I prefetti potranno intervenire «per supplire» alle carenze dei «sindaci distratti». Un provvedimento che è stato inviato dal ministro dell’Interno a tutti i sindaci italiani, con la delimitazione di alcune zone rosse all’interno delle città. «Il Viminale e il decreto sicurezza offrono armi in più per combattere» occupazioni, degrado, abusivismo e illegalità, ha affermato Salvini. In parole povere, una direttiva che si traduce in una “punizione” qualora i sindaci non riescano a far rispettare la tanto discussa sicurezza urbana con misure adeguate, se così si può dire.

Appena un anno fa, Salvini prometteva l’eliminazione dei prefetti per dare più potere ai sindaci. Oggi, consente ai prefetti di scavalcare i sindaci per garantire l’ordine e il decoro urbano. Ancora una volta, però, si perde il punto centrale, il tema reale che sta dietro a tutti questi sistemi di criminalizzazione del povero, dell’emarginato, già iniziati sotto Minniti. Confini di segregazione, zone ghetto in cui confinare chi non si vuole vedere, una deriva securitaria che individua come indesiderate le vittime invece dei carnefici. Depotenziare i sindaci, spesso soggetti a scarse risorse economiche, dati gli ingenti tagli al sociale adoperati dal governo nazionale, è un altro passo verso la distruzione dello stato di diritto. Per salvare la democrazia, diceva Stefano Rodotà, non si può perdere la democrazia. E così ritorna l’eterna questione: quando per affermare un diritto (la sicurezza) se ne perde un altro (la libertà), qualcosa non funziona.

In questo caso, si tratta di restrizioni e limitazioni della libertà, di colpevolizzazione del povero e operazioni di propaganda politica sulla pelle dei più deboli.  La riduzione dei diritti è una risposta facile, che apparentemente rassicura, ma indebolisce la democrazia e non dà strumenti di lotta o di alternativa. La direttiva “anti-balordi” ne è una dimostrazione: contraria alla riserva di giurisdizione e libertà di movimento prevista dalla Costituzione, crea ancora più insicurezza e favorisce l’emarginazione.

La crisi economica, la povertà, il tanto conclamato degrado hanno radici e cause ben più profonde e strutturali di quanto viene solitamente affermato e non sono risolvibili a colpi di direttive.
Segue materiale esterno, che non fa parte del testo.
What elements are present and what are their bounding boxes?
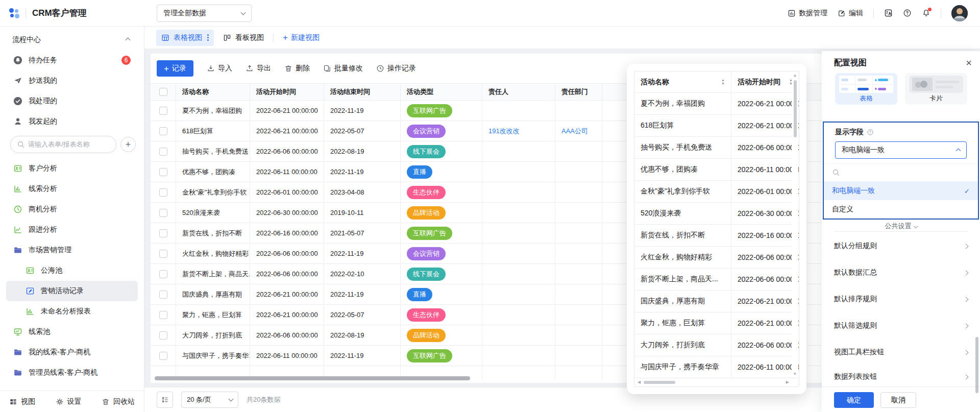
- scroll-down-icon[interactable]: ▼: [793, 372, 797, 376]
- sort-icon[interactable]: ▲▼: [721, 79, 725, 85]
- row-checkbox[interactable]: [159, 290, 167, 299]
- column-header[interactable]: 活动名称: [176, 84, 250, 100]
- edit-button[interactable]: 编辑: [838, 9, 863, 18]
- toolbar-删除-button[interactable]: 删除: [284, 64, 310, 73]
- view-type-card[interactable]: 卡片: [905, 73, 967, 105]
- row-checkbox[interactable]: [159, 209, 167, 217]
- sidebar-item-抄送我的[interactable]: 抄送我的: [6, 70, 138, 91]
- sidebar-item-商机分析[interactable]: 商机分析: [6, 199, 138, 220]
- column-header[interactable]: 活动结束时间: [324, 84, 401, 100]
- preview-row[interactable]: 金秋"豪"礼拿到你手软 2022-06-01 00:00:00: [634, 181, 799, 203]
- row-checkbox[interactable]: [159, 148, 167, 156]
- sidebar-item-市场营销管理[interactable]: 市场营销管理: [6, 240, 138, 260]
- tab-table-view[interactable]: 表格视图: [156, 30, 214, 46]
- preview-row[interactable]: 国庆盛典，厚惠有期 2022-06-21 00:00:00: [634, 290, 799, 312]
- toolbar-导出-button[interactable]: 导出: [246, 64, 271, 73]
- scrollbar-thumb[interactable]: [644, 381, 675, 384]
- sidebar-item-营销活动记录[interactable]: 营销活动记录: [6, 281, 138, 301]
- data-scope-select[interactable]: 管理全部数据: [157, 5, 252, 22]
- column-header[interactable]: 责任人: [482, 84, 555, 100]
- preview-column-header[interactable]: 活动开始时间▲▼: [731, 71, 799, 92]
- preview-row[interactable]: 聚力，钜惠，巨划算 2022-06-21 00:00:00: [634, 312, 799, 334]
- horizontal-scrollbar[interactable]: [155, 376, 470, 380]
- cancel-button[interactable]: 取消: [880, 392, 916, 408]
- avatar[interactable]: [951, 5, 968, 21]
- close-icon[interactable]: ×: [966, 57, 972, 69]
- tab-kanban-view[interactable]: 看板视图: [223, 33, 264, 42]
- row-checkbox[interactable]: [159, 107, 167, 115]
- preview-row[interactable]: 618巨划算 2022-06-21 00:00:00: [634, 115, 799, 137]
- sidebar-item-线索池[interactable]: 线索池: [6, 322, 138, 342]
- dropdown-search-input[interactable]: [824, 163, 978, 182]
- translate-icon[interactable]: [884, 9, 893, 17]
- dropdown-option-和电脑端一致[interactable]: 和电脑端一致✓: [824, 182, 978, 200]
- column-header[interactable]: 责任部门: [555, 84, 602, 100]
- owner-link[interactable]: 191改改改: [488, 127, 520, 136]
- row-checkbox[interactable]: [159, 311, 167, 319]
- row-checkbox[interactable]: [159, 188, 167, 197]
- public-settings-toggle[interactable]: 公共设置: [822, 222, 980, 231]
- panel-menu-数据列表按钮[interactable]: 数据列表按钮: [822, 366, 980, 388]
- panel-menu-视图工具栏按钮[interactable]: 视图工具栏按钮: [822, 339, 980, 366]
- panel-menu-默认分组规则[interactable]: 默认分组规则: [822, 233, 980, 259]
- sidebar-item-待办任务[interactable]: 待办任务6: [6, 50, 138, 70]
- preview-horizontal-scrollbar[interactable]: ◀ ▶: [635, 378, 792, 386]
- preview-row[interactable]: 夏不为例，幸福团购 2022-06-21 00:00:00: [634, 93, 799, 115]
- toolbar-操作记录-button[interactable]: 操作记录: [376, 64, 416, 73]
- column-header[interactable]: 活动类型: [401, 84, 482, 100]
- preview-row[interactable]: 优惠不够，团购凑 2022-06-11 00:00:00: [634, 159, 799, 181]
- scroll-left-icon[interactable]: ◀: [638, 380, 641, 384]
- sidebar-item-管理员线索-客户-商机[interactable]: 管理员线索-客户-商机: [6, 362, 138, 383]
- toolbar-导入-button[interactable]: 导入: [207, 64, 232, 73]
- preview-column-header[interactable]: 活动名称▲▼: [634, 71, 731, 92]
- preview-row[interactable]: 大刀阔斧，打折到底 2022-06-06 00:00:00: [634, 334, 799, 356]
- select-all-checkbox[interactable]: [159, 88, 167, 96]
- row-checkbox[interactable]: [159, 127, 167, 135]
- dropdown-option-自定义[interactable]: 自定义: [824, 200, 978, 219]
- preview-row[interactable]: 520浪漫来袭 2022-06-30 00:00:00: [634, 203, 799, 225]
- sidebar-item-客户分析[interactable]: 客户分析: [6, 158, 138, 179]
- view-type-table[interactable]: 表格: [835, 73, 897, 105]
- row-checkbox[interactable]: [159, 229, 167, 237]
- page-size-select[interactable]: 20 条/页: [181, 392, 238, 408]
- panel-menu-默认数据汇总[interactable]: 默认数据汇总: [822, 259, 980, 286]
- panel-menu-默认筛选规则[interactable]: 默认筛选规则: [822, 312, 980, 339]
- sidebar-section-title[interactable]: 流程中心: [0, 27, 144, 50]
- add-record-button[interactable]: + 记录: [157, 60, 193, 77]
- sidebar-item-我发起的[interactable]: 我发起的: [6, 111, 138, 132]
- preview-row[interactable]: 新货在线，折扣不断 2022-06-16 00:00:00: [634, 225, 799, 247]
- department-link[interactable]: AAA公司: [561, 127, 588, 136]
- sidebar-footer-设置[interactable]: 设置: [56, 397, 82, 406]
- scroll-right-icon[interactable]: ▶: [786, 380, 789, 384]
- sidebar-footer-视图[interactable]: 视图: [9, 397, 35, 406]
- preview-row[interactable]: 抽号购买，手机免费送 2022-06-06 00:00:00: [634, 137, 799, 159]
- row-checkbox[interactable]: [159, 270, 167, 278]
- preview-vertical-scrollbar[interactable]: ▲ ▼: [792, 72, 798, 378]
- data-manage-button[interactable]: 数据管理: [788, 9, 827, 18]
- new-view-button[interactable]: + 新建视图: [283, 33, 320, 42]
- display-fields-select[interactable]: 和电脑端一致: [835, 141, 967, 159]
- preview-row[interactable]: 火红金秋，购物好精彩 2022-06-06 00:00:00: [634, 247, 799, 269]
- more-icon[interactable]: [207, 34, 209, 41]
- row-checkbox[interactable]: [159, 168, 167, 176]
- row-height-button[interactable]: [157, 392, 173, 408]
- sidebar-item-跟进分析[interactable]: 跟进分析: [6, 220, 138, 240]
- row-checkbox[interactable]: [159, 331, 167, 340]
- scrollbar-thumb[interactable]: [794, 80, 797, 137]
- confirm-button[interactable]: 确定: [834, 392, 874, 408]
- row-checkbox[interactable]: [159, 352, 167, 360]
- preview-row[interactable]: 新货不断上架，商品天... 2022-06-06 00:00:00: [634, 269, 799, 290]
- help-icon[interactable]: [903, 9, 912, 17]
- search-input[interactable]: 请输入表单/报表名称: [10, 136, 116, 153]
- sidebar-item-未命名分析报表[interactable]: 未命名分析报表: [6, 301, 138, 322]
- sidebar-item-线索分析[interactable]: 线索分析: [6, 179, 138, 199]
- sidebar-item-我处理的[interactable]: 我处理的: [6, 91, 138, 111]
- sidebar-item-公海池[interactable]: 公海池: [6, 260, 138, 281]
- toolbar-批量修改-button[interactable]: 批量修改: [323, 64, 363, 73]
- add-report-button[interactable]: +: [120, 137, 136, 152]
- notification-icon[interactable]: [922, 9, 930, 17]
- column-header[interactable]: 活动开始时间: [250, 84, 324, 100]
- preview-row[interactable]: 与国庆甲子，携手奏华章 2022-06-11 00:00:00: [634, 356, 799, 378]
- panel-menu-默认排序规则[interactable]: 默认排序规则: [822, 286, 980, 312]
- sidebar-footer-回收站[interactable]: 回收站: [102, 397, 135, 406]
Innanzi tutto, provengono da una visione delle politiche sociali come un costo e non come un investimento e un obbligo, dall’assenza di una misura di sostegno al reddito che non sia un sussidio come il Reddito di cittadinanza, da politiche fiscali regressive e la mancanza di vere misure di contrasto all’evasione fiscale, da politiche di austerità che solo il nostro Paese ha voluto introdurre addirittura in Costituzione con la modifica dell’articolo 81 che impone il pareggio di bilancio e da politiche sul lavoro sbagliate che hanno favorito l’insicurezza sociale, la precarizzazione e abbassato i salari, per citarne alcune.

Non sarà creando delle zone di confine e di segregazione, non sarà sopprimendo il potere democratico, che si arriverà all’eliminazione della povertà e dell’emarginazione.